- DATASET RECORDS:
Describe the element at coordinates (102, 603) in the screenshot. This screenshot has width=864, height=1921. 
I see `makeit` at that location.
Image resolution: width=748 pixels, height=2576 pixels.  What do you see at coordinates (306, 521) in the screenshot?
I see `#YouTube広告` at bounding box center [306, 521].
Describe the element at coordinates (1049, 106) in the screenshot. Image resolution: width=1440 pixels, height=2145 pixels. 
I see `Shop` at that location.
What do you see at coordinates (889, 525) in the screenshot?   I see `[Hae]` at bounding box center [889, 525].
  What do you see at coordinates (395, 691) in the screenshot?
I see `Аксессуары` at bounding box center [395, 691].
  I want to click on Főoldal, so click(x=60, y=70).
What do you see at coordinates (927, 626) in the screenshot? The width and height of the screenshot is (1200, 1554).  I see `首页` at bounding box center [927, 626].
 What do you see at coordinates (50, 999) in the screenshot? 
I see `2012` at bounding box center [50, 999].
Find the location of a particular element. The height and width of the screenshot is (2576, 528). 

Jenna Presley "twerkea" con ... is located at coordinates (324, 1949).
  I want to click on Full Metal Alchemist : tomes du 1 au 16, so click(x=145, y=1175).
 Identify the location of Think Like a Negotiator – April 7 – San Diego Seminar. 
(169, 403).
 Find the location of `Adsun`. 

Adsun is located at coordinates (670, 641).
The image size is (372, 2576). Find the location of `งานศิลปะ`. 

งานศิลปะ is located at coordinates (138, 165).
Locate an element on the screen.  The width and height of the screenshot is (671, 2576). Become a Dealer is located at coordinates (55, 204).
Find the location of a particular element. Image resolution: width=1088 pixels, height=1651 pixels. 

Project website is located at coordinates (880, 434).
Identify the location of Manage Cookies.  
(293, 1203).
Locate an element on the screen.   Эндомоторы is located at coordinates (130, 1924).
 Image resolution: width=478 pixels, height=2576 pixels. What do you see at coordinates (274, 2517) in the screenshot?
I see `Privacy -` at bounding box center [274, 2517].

- WHAT TO PRODUCE: The answer must hold only the lines from the first line of the data through the line bearing "What do you see at coordinates (927, 626)", returned exactly.

- FINISHED TASK:
Describe the element at coordinates (102, 603) in the screenshot. This screenshot has width=864, height=1921. 
I see `makeit` at that location.
Image resolution: width=748 pixels, height=2576 pixels.  What do you see at coordinates (306, 521) in the screenshot?
I see `#YouTube広告` at bounding box center [306, 521].
Describe the element at coordinates (1049, 106) in the screenshot. Image resolution: width=1440 pixels, height=2145 pixels. 
I see `Shop` at that location.
What do you see at coordinates (889, 525) in the screenshot?   I see `[Hae]` at bounding box center [889, 525].
  What do you see at coordinates (395, 691) in the screenshot?
I see `Аксессуары` at bounding box center [395, 691].
  I want to click on Főoldal, so click(x=60, y=70).
What do you see at coordinates (927, 626) in the screenshot? The width and height of the screenshot is (1200, 1554).  I see `首页` at bounding box center [927, 626].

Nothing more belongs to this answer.